▶ SUPPLIED RECORDS
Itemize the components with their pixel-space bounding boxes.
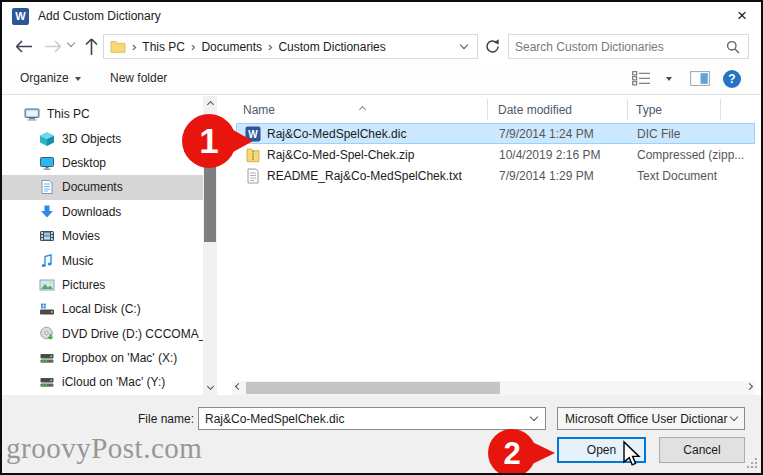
column-header-type[interactable]: Type: [636, 103, 757, 117]
sidebar-item-3d-objects[interactable]: 3D Objects: [2, 126, 203, 150]
recent-locations-chevron-icon[interactable]: [67, 39, 75, 47]
music-icon: [39, 253, 55, 269]
scroll-up-icon[interactable]: [203, 96, 217, 110]
organize-button[interactable]: Organize: [20, 63, 81, 94]
file-row-dic[interactable]: W Raj&Co-MedSpelChek.dic 7/9/2014 1:24 P…: [236, 123, 755, 144]
step-2-annotation: 2: [486, 427, 558, 475]
file-type: DIC File: [629, 127, 754, 141]
sidebar-item-local-disk-c[interactable]: Local Disk (C:): [2, 297, 203, 321]
organize-dropdown-icon: [75, 77, 81, 81]
sidebar-item-label: Movies: [62, 229, 100, 243]
column-divider[interactable]: [627, 99, 628, 120]
add-custom-dictionary-dialog: W Add Custom Dictionary × › This PC › Do…: [0, 0, 763, 475]
crumb-this-pc[interactable]: This PC: [142, 40, 185, 54]
desktop-icon: [39, 155, 55, 171]
organize-label: Organize: [20, 71, 69, 85]
local-disk-icon: [39, 301, 55, 317]
title-bar: W Add Custom Dictionary ×: [2, 2, 761, 30]
file-name-label: File name:: [94, 412, 194, 426]
sidebar-item-label: Music: [62, 254, 93, 268]
sidebar-item-dropbox-on-mac[interactable]: Dropbox on 'Mac' (X:): [2, 346, 203, 370]
new-folder-label: New folder: [110, 71, 167, 85]
sidebar-item-dvd-drive-d[interactable]: DVD Drive (D:) CCCOMA_X64: [2, 322, 203, 346]
sidebar-item-downloads[interactable]: Downloads: [2, 200, 203, 224]
pictures-icon: [39, 277, 55, 293]
sidebar-item-label: 3D Objects: [62, 132, 121, 146]
svg-text:1: 1: [199, 121, 218, 160]
sidebar-item-label: iCloud on 'Mac' (Y:): [62, 375, 165, 389]
navigation-bar: › This PC › Documents › Custom Dictionar…: [2, 30, 761, 63]
column-divider[interactable]: [720, 99, 721, 120]
refresh-button[interactable]: [484, 38, 501, 55]
column-header-date-modified[interactable]: Date modified: [498, 103, 636, 117]
file-name: README_Raj&Co-MedSpelChek.txt: [267, 169, 491, 183]
sidebar-item-label: Downloads: [62, 205, 121, 219]
word-app-icon: W: [12, 8, 29, 25]
crumb-custom-dictionaries[interactable]: Custom Dictionaries: [278, 40, 385, 54]
file-name-input[interactable]: [199, 412, 531, 426]
sidebar-item-label: Dropbox on 'Mac' (X:): [62, 351, 177, 365]
resize-grip[interactable]: [747, 458, 758, 469]
window-title: Add Custom Dictionary: [38, 2, 161, 30]
file-type-value: Microsoft Office User Dictionar: [558, 412, 731, 426]
horizontal-scrollbar-thumb[interactable]: [246, 382, 500, 394]
cancel-button[interactable]: Cancel: [659, 437, 745, 463]
forward-button[interactable]: [44, 39, 63, 54]
network-drive-icon: [39, 350, 55, 366]
crumb-separator: ›: [132, 39, 136, 54]
file-type: Text Document: [629, 169, 754, 183]
sidebar-item-label: Documents: [62, 180, 123, 194]
details-view-button[interactable]: [632, 71, 651, 86]
search-box: [508, 34, 749, 59]
sidebar-item-label: Local Disk (C:): [62, 302, 141, 316]
view-dropdown-icon[interactable]: [666, 77, 672, 81]
file-date: 7/9/2014 1:24 PM: [491, 127, 629, 141]
crumb-separator: ›: [191, 39, 195, 54]
network-drive-icon: [39, 374, 55, 390]
file-type-chevron-icon: [730, 413, 738, 421]
scroll-down-icon[interactable]: [203, 381, 217, 395]
folder-icon: [110, 40, 126, 53]
documents-icon: [39, 179, 55, 195]
help-button[interactable]: ?: [723, 70, 741, 88]
crumb-separator: ›: [268, 39, 272, 54]
file-date: 10/4/2019 2:16 PM: [491, 148, 629, 162]
breadcrumb[interactable]: › This PC › Documents › Custom Dictionar…: [103, 34, 478, 59]
sidebar-item-icloud-on-mac[interactable]: iCloud on 'Mac' (Y:): [2, 370, 203, 394]
file-rows: W Raj&Co-MedSpelChek.dic 7/9/2014 1:24 P…: [236, 123, 755, 187]
sidebar-item-desktop[interactable]: Desktop: [2, 151, 203, 175]
dialog-body: This PC 3D Objects Desktop Documents Dow…: [2, 96, 761, 395]
column-divider[interactable]: [487, 99, 488, 120]
file-name-dropdown-chevron-icon[interactable]: [530, 413, 538, 421]
step-1-annotation: 1: [180, 112, 256, 172]
file-date: 7/9/2014 1:29 PM: [491, 169, 629, 183]
column-headers: Name Date modified Type: [228, 96, 757, 123]
file-row-zip[interactable]: Raj&Co-Med-Spel-Chek.zip 10/4/2019 2:16 …: [236, 144, 755, 165]
3d-objects-icon: [39, 131, 55, 147]
file-list: Name Date modified Type W Raj&Co-MedSpel…: [228, 96, 757, 395]
sidebar-item-documents[interactable]: Documents: [2, 175, 203, 199]
sidebar-item-label: This PC: [47, 107, 90, 121]
sidebar-item-this-pc[interactable]: This PC: [2, 102, 203, 126]
file-name: Raj&Co-Med-Spel-Chek.zip: [267, 148, 491, 162]
file-row-txt[interactable]: README_Raj&Co-MedSpelChek.txt 7/9/2014 1…: [236, 166, 755, 187]
close-button[interactable]: ×: [731, 5, 753, 27]
back-button[interactable]: [14, 39, 33, 54]
sidebar-item-movies[interactable]: Movies: [2, 224, 203, 248]
sidebar-item-pictures[interactable]: Pictures: [2, 273, 203, 297]
scroll-left-icon[interactable]: [232, 381, 244, 395]
scroll-right-icon[interactable]: [743, 381, 755, 395]
sidebar-item-music[interactable]: Music: [2, 248, 203, 272]
up-button[interactable]: [84, 37, 99, 56]
file-type-dropdown[interactable]: Microsoft Office User Dictionar: [557, 407, 745, 430]
new-folder-button[interactable]: New folder: [110, 63, 167, 94]
search-icon[interactable]: [726, 40, 740, 54]
sidebar-item-label: Desktop: [62, 156, 106, 170]
preview-pane-button[interactable]: [690, 71, 710, 86]
horizontal-scrollbar[interactable]: [232, 381, 755, 395]
column-header-name[interactable]: Name: [243, 103, 498, 117]
search-input[interactable]: [509, 40, 726, 54]
sidebar-item-label: DVD Drive (D:) CCCOMA_X64: [62, 327, 203, 341]
address-dropdown-chevron-icon[interactable]: [460, 41, 468, 49]
crumb-documents[interactable]: Documents: [201, 40, 262, 54]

▶ TO DO
Whenever the word "dropdown" shows up in a line above, copy that line.

▶ YOUR RESPONSE
organize-dropdown-icon: [75, 77, 81, 81]
view-dropdown-icon[interactable]: [666, 77, 672, 81]
file-name-dropdown-chevron-icon[interactable]: [530, 413, 538, 421]
file-type-dropdown[interactable]: Microsoft Office User Dictionar: [557, 407, 745, 430]
address-dropdown-chevron-icon[interactable]: [460, 41, 468, 49]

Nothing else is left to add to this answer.